Jeudi, 18 Septembre, 2014 - 05:57

La relance! la relance! Refrain des réunions européennes. A peu près tout le monde rêve de la piqûre miracle chargée d’eurovitamines qui redonnerait de l’élan à l’économie essoufflée du Vieux Continent.

Le long débat sur la question s’essouffle. Longtemps, les pays du sud, y compris la France, ont plaidé pour les largesses de Bruxelles sous le regard méfiant des bons élèves, Allemagne en tête. Celle-ci se méfie: si les sommes débloquées servent à remplir les seaux percés des déficits, mieux vaut s’abstenir. Mais aujourd’hui un consensus se dessine. Samedi à Milan, les ministres des Finances de l’Union ont chargé la Commission et la Banque européenne d’investissement de présenter un plan. Le nouveau capitaine du bateau parle déjà de 300 milliards à mobiliser.

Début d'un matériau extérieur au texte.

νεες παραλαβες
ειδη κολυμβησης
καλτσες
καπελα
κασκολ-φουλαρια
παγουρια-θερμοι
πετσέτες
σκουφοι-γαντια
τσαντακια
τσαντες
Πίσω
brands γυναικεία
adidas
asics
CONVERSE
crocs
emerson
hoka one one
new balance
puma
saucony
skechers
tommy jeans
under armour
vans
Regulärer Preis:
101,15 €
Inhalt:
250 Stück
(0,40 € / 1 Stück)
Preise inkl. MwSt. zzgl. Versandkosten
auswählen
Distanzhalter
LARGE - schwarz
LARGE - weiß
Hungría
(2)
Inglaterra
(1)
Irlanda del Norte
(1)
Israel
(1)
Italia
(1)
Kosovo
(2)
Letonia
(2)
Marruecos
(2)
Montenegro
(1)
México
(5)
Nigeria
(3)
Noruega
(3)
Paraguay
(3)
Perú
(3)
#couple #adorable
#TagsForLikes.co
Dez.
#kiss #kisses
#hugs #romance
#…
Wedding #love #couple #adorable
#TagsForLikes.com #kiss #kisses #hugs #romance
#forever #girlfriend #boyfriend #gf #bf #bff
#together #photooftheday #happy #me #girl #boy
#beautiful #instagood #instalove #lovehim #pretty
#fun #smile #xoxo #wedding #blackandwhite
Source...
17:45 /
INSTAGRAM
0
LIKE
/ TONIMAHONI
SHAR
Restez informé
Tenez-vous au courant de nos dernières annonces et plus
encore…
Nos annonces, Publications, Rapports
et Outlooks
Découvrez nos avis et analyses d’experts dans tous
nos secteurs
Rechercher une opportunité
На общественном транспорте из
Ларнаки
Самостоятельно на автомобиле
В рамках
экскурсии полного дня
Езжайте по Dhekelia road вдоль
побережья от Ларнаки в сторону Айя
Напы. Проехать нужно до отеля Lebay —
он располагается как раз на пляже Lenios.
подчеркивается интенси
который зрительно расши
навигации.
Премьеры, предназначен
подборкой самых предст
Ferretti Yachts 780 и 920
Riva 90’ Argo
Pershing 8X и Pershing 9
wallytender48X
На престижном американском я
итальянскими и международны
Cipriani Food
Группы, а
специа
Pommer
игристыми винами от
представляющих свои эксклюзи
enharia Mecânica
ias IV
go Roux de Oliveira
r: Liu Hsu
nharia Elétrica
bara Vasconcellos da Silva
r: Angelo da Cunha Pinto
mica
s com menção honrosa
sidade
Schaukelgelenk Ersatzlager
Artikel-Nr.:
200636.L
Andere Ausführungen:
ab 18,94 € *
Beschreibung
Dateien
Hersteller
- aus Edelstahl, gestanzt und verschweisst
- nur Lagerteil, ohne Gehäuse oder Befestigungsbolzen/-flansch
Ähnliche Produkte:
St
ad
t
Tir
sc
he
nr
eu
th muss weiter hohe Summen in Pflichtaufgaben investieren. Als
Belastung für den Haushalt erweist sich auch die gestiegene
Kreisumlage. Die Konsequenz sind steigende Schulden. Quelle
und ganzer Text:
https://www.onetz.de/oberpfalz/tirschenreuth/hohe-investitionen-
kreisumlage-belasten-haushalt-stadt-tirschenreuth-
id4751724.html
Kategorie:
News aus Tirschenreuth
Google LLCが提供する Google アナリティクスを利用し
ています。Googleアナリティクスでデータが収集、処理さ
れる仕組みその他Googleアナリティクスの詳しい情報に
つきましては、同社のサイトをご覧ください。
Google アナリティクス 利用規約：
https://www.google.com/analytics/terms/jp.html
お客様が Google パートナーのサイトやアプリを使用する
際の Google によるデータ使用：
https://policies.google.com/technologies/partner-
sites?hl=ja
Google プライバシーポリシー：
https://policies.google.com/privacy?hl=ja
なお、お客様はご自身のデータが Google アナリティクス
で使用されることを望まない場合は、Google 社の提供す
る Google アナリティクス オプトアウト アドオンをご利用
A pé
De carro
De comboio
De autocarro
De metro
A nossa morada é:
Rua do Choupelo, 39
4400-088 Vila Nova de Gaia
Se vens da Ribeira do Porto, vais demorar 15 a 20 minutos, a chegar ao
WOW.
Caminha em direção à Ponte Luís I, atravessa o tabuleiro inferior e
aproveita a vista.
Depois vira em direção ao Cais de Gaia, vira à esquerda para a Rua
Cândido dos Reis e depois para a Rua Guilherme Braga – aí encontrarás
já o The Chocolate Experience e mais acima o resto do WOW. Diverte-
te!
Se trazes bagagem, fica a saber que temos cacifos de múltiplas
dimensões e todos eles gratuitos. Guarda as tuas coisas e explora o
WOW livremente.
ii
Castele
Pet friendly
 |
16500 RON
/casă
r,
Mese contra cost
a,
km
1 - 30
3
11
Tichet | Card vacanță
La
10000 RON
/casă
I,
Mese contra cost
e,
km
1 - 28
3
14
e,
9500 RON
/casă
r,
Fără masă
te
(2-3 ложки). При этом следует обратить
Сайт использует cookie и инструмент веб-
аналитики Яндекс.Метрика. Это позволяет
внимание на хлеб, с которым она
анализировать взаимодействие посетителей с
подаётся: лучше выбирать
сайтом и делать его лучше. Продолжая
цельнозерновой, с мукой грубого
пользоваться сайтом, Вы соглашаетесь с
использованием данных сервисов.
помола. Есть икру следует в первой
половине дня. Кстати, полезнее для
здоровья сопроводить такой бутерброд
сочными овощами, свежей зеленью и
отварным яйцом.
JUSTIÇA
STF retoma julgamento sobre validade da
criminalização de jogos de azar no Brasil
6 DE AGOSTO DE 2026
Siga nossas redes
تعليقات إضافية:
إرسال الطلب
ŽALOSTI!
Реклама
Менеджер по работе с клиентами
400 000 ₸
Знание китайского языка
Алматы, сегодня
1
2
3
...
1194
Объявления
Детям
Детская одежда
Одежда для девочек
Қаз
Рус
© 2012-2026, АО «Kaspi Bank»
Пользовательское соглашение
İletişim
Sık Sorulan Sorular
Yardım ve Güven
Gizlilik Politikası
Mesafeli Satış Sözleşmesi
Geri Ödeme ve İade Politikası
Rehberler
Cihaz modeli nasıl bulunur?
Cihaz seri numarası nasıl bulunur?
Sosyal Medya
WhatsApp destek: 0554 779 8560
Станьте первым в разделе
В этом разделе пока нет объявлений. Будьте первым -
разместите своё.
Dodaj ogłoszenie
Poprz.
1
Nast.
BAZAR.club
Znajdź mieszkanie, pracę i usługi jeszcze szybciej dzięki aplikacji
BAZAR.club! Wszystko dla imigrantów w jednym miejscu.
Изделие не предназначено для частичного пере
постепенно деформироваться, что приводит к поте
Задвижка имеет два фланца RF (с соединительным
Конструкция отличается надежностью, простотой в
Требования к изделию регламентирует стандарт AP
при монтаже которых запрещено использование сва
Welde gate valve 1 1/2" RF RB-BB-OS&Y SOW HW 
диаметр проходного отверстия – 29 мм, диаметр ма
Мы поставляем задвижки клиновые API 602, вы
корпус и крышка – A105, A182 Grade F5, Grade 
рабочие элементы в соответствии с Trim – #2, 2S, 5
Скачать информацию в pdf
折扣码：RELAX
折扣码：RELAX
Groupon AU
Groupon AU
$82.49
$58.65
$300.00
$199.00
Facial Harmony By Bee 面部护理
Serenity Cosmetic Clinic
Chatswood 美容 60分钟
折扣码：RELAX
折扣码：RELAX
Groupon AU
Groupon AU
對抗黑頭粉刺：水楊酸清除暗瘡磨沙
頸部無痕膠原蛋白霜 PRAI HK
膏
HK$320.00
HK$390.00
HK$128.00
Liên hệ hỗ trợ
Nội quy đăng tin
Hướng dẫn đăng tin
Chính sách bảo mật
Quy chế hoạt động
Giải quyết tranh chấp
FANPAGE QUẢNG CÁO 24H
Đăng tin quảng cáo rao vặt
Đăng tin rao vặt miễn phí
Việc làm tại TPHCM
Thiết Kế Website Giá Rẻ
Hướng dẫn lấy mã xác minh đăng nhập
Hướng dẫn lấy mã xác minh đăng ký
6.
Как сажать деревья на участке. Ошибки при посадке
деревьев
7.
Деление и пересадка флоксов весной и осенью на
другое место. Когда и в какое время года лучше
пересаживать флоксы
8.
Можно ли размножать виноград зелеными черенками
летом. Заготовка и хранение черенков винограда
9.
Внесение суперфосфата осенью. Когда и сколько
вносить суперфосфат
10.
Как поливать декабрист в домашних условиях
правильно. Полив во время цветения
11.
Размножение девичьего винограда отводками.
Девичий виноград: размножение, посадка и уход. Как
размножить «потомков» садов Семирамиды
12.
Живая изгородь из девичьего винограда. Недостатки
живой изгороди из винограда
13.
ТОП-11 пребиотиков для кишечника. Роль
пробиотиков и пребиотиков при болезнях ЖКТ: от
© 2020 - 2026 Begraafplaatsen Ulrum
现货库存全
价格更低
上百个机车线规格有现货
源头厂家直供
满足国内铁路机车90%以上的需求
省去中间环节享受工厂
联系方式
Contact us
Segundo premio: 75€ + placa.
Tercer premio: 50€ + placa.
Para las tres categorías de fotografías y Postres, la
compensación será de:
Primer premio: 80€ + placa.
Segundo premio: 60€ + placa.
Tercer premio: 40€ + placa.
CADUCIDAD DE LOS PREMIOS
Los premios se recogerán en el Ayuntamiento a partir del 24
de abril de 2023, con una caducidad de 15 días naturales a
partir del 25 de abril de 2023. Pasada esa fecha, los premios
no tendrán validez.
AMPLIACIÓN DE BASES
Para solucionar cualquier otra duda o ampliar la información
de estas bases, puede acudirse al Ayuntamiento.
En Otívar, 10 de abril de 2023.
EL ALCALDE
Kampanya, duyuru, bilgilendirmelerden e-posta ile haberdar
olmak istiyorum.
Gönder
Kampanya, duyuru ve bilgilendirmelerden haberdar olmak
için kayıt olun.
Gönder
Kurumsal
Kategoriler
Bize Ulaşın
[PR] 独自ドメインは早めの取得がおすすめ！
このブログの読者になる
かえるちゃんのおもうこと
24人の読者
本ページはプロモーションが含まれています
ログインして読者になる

Aucun pays ne peut prendre le défi à la légère. La Suisse n’a pas à se donner non plus de grands airs absents: elle souffre déjà du ralentissement des affaires en Allemagne et des incertitudes de sa propre politique. Sa croissance nulle au deuxième trimestre 2014 casse son image de petit génie intouchable au milieu d’une classe de cancres.
De l’argent, il y en a en Europe. L’Union européenne elle-même n’est pas endettée: elle se finance par les contributions des Etats, pas par l’emprunt. Et puis il y a encore tant de niches à explorer. L’Allemagne vient de commander une étude pour savoir ce que lui rapportera la très modeste taxe sur les transactions financières qui sera instaurée par onze pays de la zone euro: entre 17 et 28 milliards, bien plus que prévu, une paille prometteuse. Sans parler, à une tout autre échelle, des possibilités de la Banque centrale européenne qui, elle aussi, se fait à l’idée d’un sérieux coup de pouce.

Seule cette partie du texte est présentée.